_Problem details_. From the line with "Длина дуги —" to the line with "Detaljer [tab] (177, 1251)", output every line below exactly, both ends included. Skip the pictures.
——————————
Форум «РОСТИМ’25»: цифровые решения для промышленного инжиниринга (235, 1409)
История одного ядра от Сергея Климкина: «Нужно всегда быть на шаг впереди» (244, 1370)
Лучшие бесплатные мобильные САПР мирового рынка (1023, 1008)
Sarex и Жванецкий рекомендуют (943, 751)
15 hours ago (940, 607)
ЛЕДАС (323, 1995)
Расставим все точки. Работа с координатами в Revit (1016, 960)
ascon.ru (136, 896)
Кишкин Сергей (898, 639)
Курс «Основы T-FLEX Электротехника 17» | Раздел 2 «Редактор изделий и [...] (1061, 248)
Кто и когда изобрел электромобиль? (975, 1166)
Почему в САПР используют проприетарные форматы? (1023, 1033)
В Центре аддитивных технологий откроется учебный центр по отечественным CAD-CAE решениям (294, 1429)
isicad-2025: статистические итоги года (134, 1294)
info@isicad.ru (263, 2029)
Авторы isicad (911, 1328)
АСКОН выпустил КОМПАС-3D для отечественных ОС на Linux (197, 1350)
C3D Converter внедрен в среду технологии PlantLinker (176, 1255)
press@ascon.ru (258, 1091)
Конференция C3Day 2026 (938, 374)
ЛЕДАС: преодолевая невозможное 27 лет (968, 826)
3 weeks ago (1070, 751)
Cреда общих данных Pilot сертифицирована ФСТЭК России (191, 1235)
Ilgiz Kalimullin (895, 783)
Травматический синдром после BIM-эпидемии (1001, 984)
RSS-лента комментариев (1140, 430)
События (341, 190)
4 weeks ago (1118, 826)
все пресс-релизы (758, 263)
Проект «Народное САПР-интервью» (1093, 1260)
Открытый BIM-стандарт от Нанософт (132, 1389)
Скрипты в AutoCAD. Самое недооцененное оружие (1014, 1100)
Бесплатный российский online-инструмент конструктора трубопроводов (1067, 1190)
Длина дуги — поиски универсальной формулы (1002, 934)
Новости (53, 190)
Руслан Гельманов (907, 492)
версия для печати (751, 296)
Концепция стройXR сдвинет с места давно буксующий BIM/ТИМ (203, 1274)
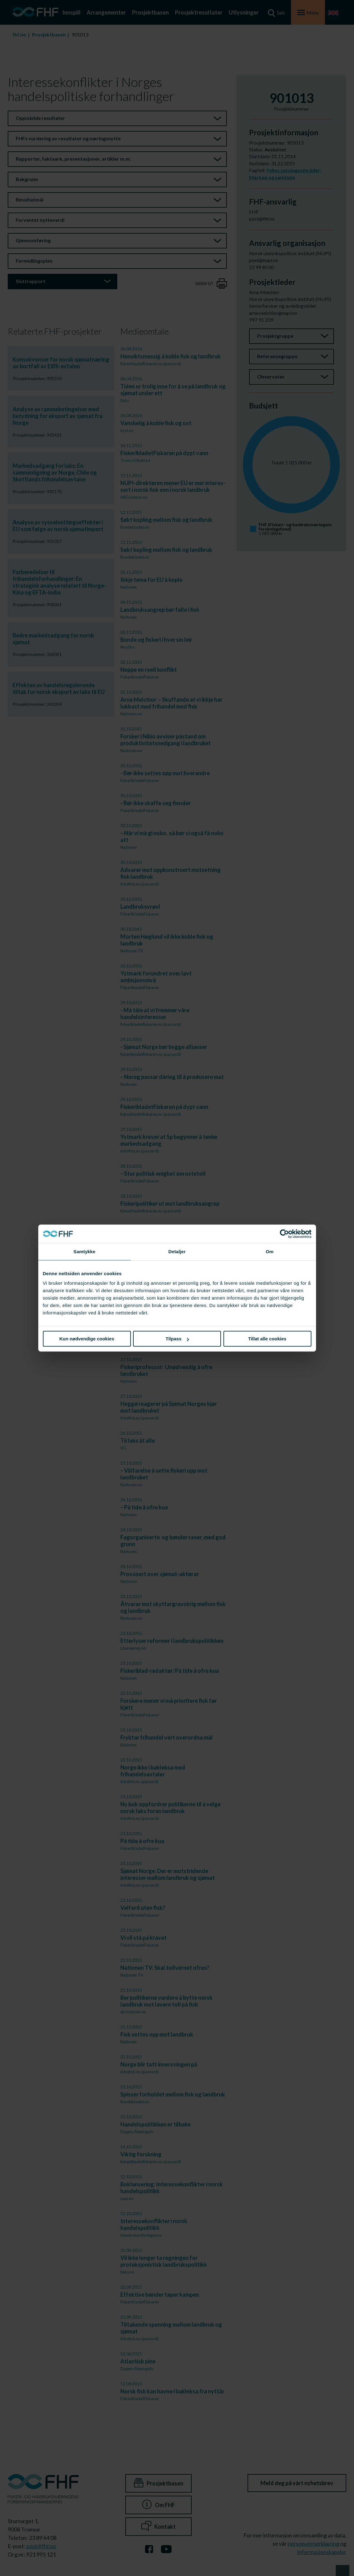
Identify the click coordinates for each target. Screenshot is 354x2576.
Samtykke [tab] (84, 1251)
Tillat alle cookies (267, 1338)
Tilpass (177, 1338)
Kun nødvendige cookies (86, 1338)
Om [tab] (269, 1251)
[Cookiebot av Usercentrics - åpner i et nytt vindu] (284, 1233)
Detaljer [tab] (177, 1251)
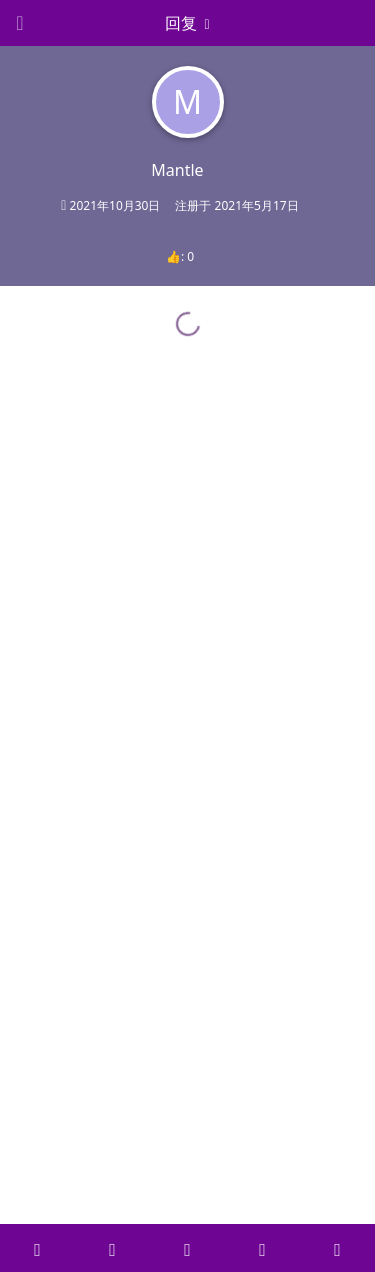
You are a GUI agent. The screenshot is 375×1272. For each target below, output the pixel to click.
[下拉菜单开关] (188, 23)
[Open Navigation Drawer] (20, 23)
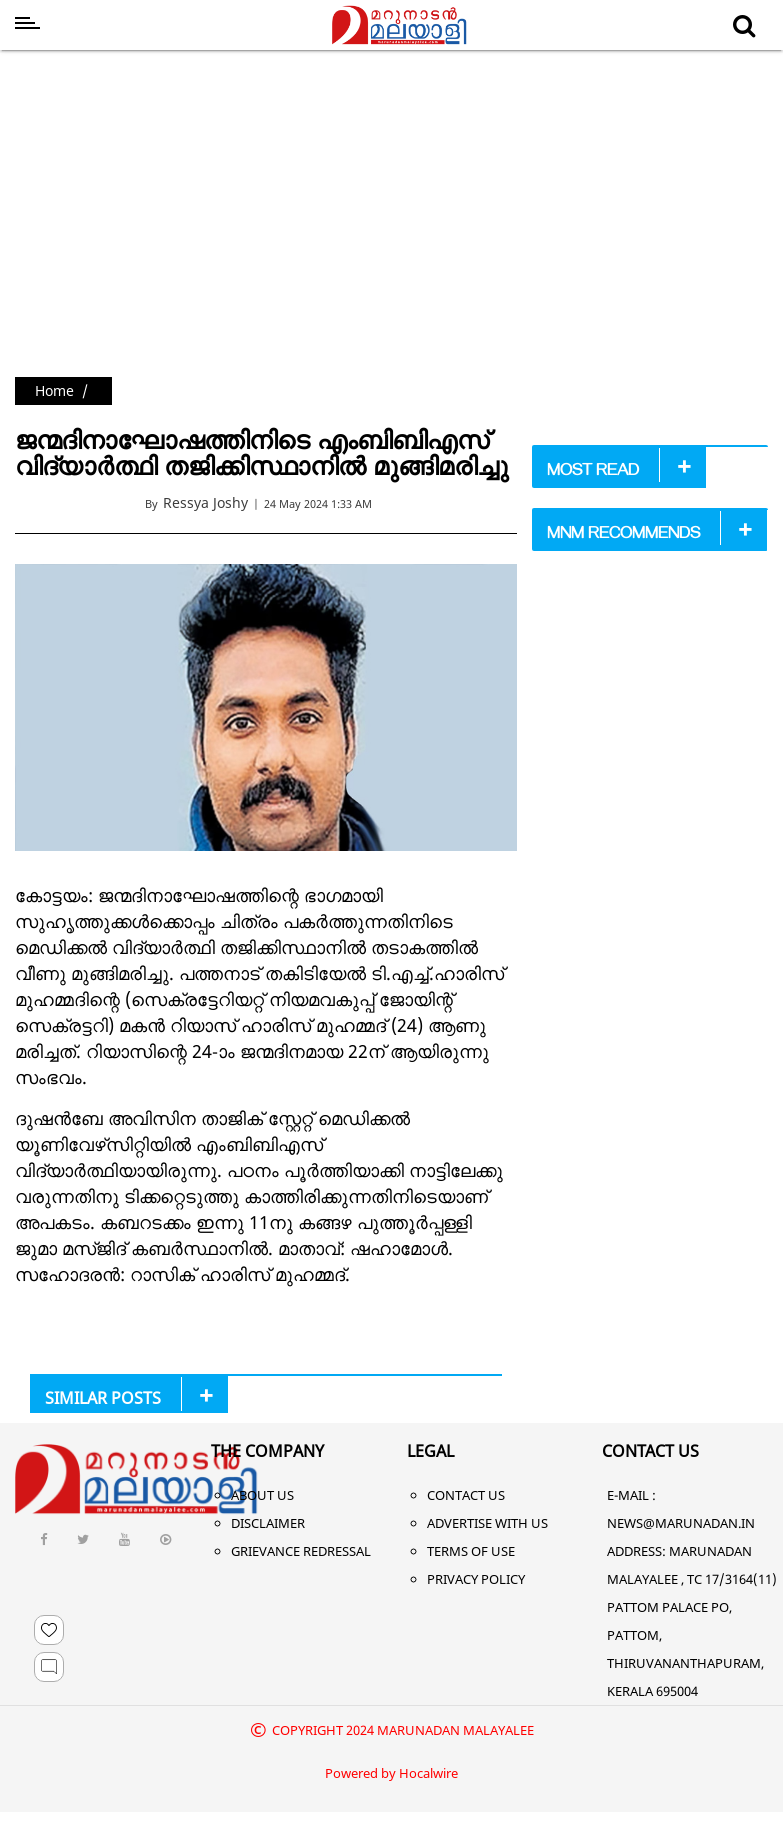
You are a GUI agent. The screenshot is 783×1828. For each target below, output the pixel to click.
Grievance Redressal (301, 1551)
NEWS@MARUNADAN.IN (681, 1523)
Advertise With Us (487, 1523)
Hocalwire (428, 1773)
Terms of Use (471, 1551)
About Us (262, 1495)
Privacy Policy (476, 1579)
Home (54, 390)
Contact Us (466, 1495)
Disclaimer (268, 1523)
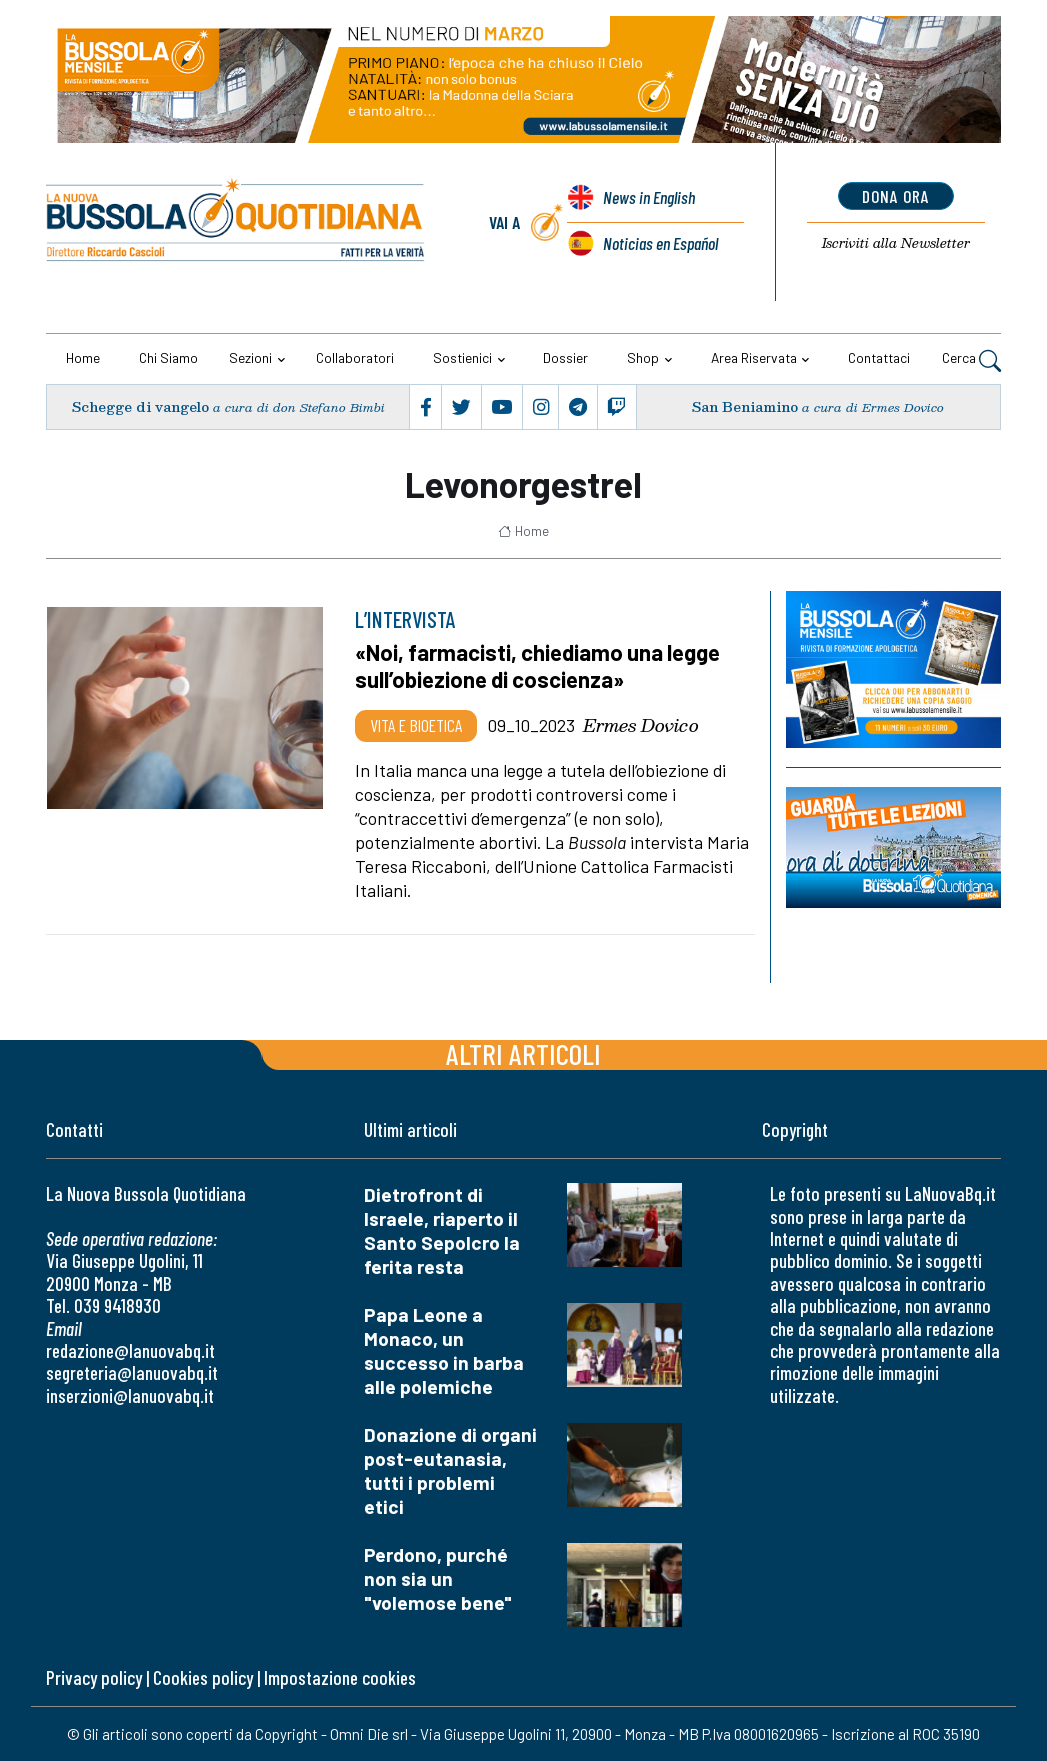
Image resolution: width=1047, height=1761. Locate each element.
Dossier (565, 357)
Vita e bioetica (416, 725)
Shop (643, 357)
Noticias (659, 243)
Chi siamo (168, 357)
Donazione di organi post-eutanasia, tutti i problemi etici (450, 1470)
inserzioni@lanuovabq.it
——————————
_Result_.
Длина дуги — поиски универсальной формулы (1002, 934)
Новости (53, 190)
Руслан Гельманов (907, 492)
версия для печати (751, 296)
Концепция стройXR сдвинет с места давно буксующий BIM/ТИМ (203, 1274)
Identify the click coordinates for each target. Screenshot is 354x2576.
Samtykke [tab] (84, 1251)
Tillat alle cookies (267, 1338)
Tilpass (177, 1338)
Kun nødvendige cookies (86, 1338)
Om [tab] (269, 1251)
[Cookiebot av Usercentrics - åpner i et nytt vindu] (284, 1233)
Detaljer [tab] (177, 1251)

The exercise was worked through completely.